Etonnant ? A l’analyse en cet automne 2013, on peut déjà se faire une opinion sur le paysage ferroviaire tant décrié par les opposants à la Commission Européenne. Et le résultat partiel qui en ressort est que ce sont davantage les entreprises ferroviaires publiques qui tirent les marrons du feu plutôt que les entreprises privées. Petite revue d’ensemble.

Privatisation ?
On peut débuter par l’infrastructure. Le seul exemple connu de réelle privatisation fût celle de l’infrastructure britannique au sein de Railtrack, dès 1996, dont le désastre en management a tourné court et fait revenir le réseau ferroviaire dans le giron de l’Etat dès 2002, par le biais d’une société considérée comme privée mais qui est en réalité une agence quasi d’Etat à la sauce britannique, sans actionnaires, du nom de Network Rail.

L’Europe de la voie ferroviaire ne présente que deux sociétés d’infrastructures privées sur tout le Continent : Eurotunnel et TP Ferro (Perpignan-Figueras). Et encore. Eurotunnel est en réalité la seule société « intégrée » réellement privée, puisqu’elle exploite des services de trains, les fameuses navettes sous la Manche ainsi qu’un peu de fret via sa filiale Europorte. Ce n’est pas le cas de TP-Ferro qui n’est qu’un simple concessionnaire. Tous les autres grands projets très coûteux comme le viaduc de l’Öresundsbron (Malmö-Copenhague) ou le tunnel suisse du Lötschberg sont de purs produits de la puissance publique. Contrairement aux idées reçues, la société BLS AG qui est propriétaire de l’ouvrage n’est détenue par des actionnaires privés qu’à hauteur de 22,5%, le reste étant ventilé avec 55,8% pour le canton de Bern et 21,7%...à la Confédération Suisse. Il va de soi que la myriade de petits réseaux industriels ou locaux qui parsèment le Continent  ne peut être assimilée à une quelconque privatisation au sens large, car beaucoup d’entre eux vivent en vase clos, comme en sidérurgie ou dans certaines zones industrielles et portuaires.

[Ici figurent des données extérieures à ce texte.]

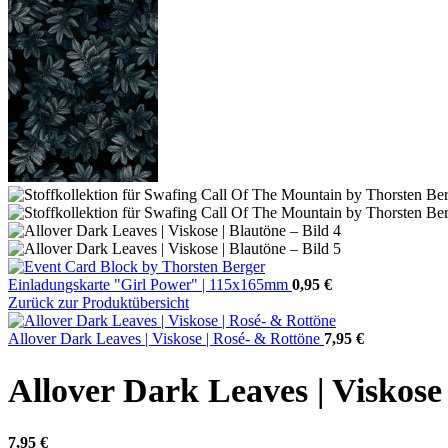
Einladungskarte "Girl Power" | 115x165mm
0,95
€
Zurück zur Produktübersicht
Allover Dark Leaves | Viskose | Rosé- & Rottöne
7,95
€
Allover Dark Leaves | Viskose
7,95
€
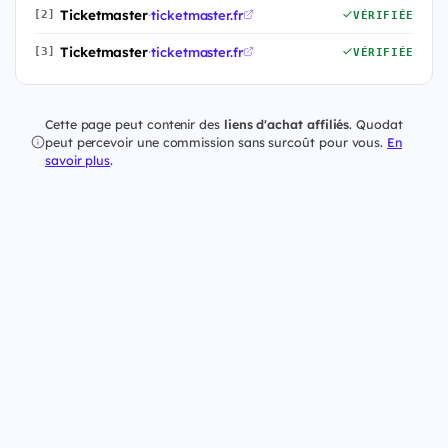
Ticketmaster
·
ticketmaster.fr
[2]
VÉRIFIÉE
Ticketmaster
·
ticketmaster.fr
[3]
VÉRIFIÉE
Cette page peut contenir des
liens d'achat affiliés
. Quodat
peut percevoir une commission sans surcoût pour vous.
En
savoir plus
.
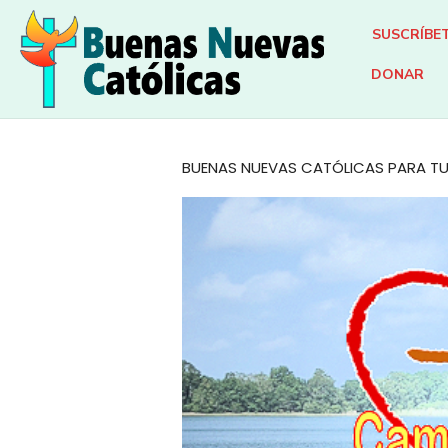
Skip
SUSCRÍBE
to
content
DONAR
BUENAS NUEVAS CATÓLICAS PARA TU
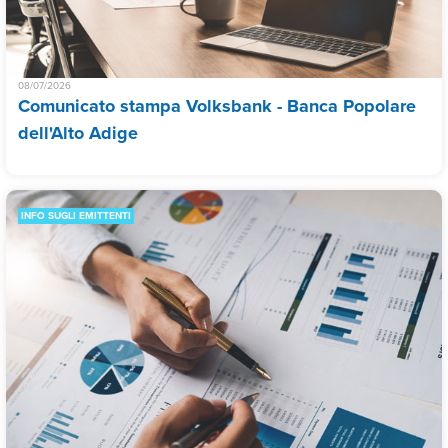
08/07/2026
Comunicato stampa Volksbank - Banca Popolare
dell'Alto Adige
INFO SUGLI EMITTENTI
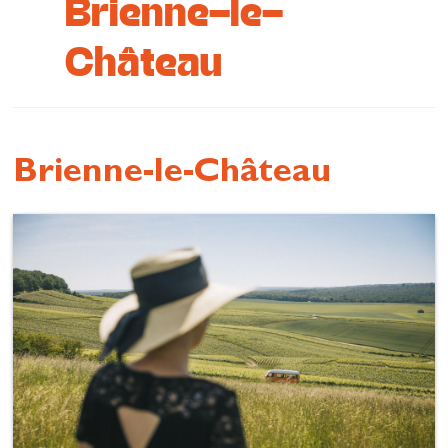
Brienne-le-
Se restaurer
Château
S’inspirer
Brienne-le-Château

Le réseau du BLS est largement utilisé par les transporteurs publics tels BLS, CFF/SBB ou DB-Schenker, par exemple (photo Mike Knell)

Les pays qui ont séparé l’infrastructure ferroviaire de leur exploitant historique ne présentent aucune forme quelconque de privatisation. Tous sont à 100% aux mains de la puissance d’Etat, même si le recrutement du personnel s’effectue sur de nouvelles bases contractuelles. Les partenaires sociaux s'accordent sur la nécessité de développer un secteur ferroviaire moderne et intégré en Europe, mais les syndicats sont critiques sur la baisse des niveaux de protection du travail. Beaucoup d'anciens monopoles ont été transformés en sociétés d'Etat, mais sous la législation de travail de droit privé. A ce stade, de nombreux opposants affirment qu’il s’agit d’une tactique pour affaiblir le rapport de force. Mais une politique des transports doit-elle être basée uniquement sur ​​le rapport de force ?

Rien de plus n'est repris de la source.